• _Page images and extracted text_:
*****

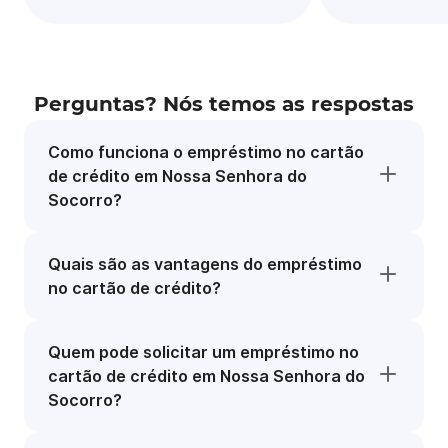
Perguntas? Nós temos as respostas
Como funciona o empréstimo no cartão
de crédito em Nossa Senhora do
Socorro?
Quais são as vantagens do empréstimo
no cartão de crédito?
Quem pode solicitar um empréstimo no
cartão de crédito em Nossa Senhora do
Socorro?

*****

• _What you have to do_:
Would you transcribe all of the data exactly, omitting any pictures?

• _Answer section_:
Perguntas? Nós temos as respostas
Como funciona o empréstimo no cartão
de crédito em Nossa Senhora do
Socorro?
Quais são as vantagens do empréstimo
no cartão de crédito?
Quem pode solicitar um empréstimo no
cartão de crédito em Nossa Senhora do
Socorro?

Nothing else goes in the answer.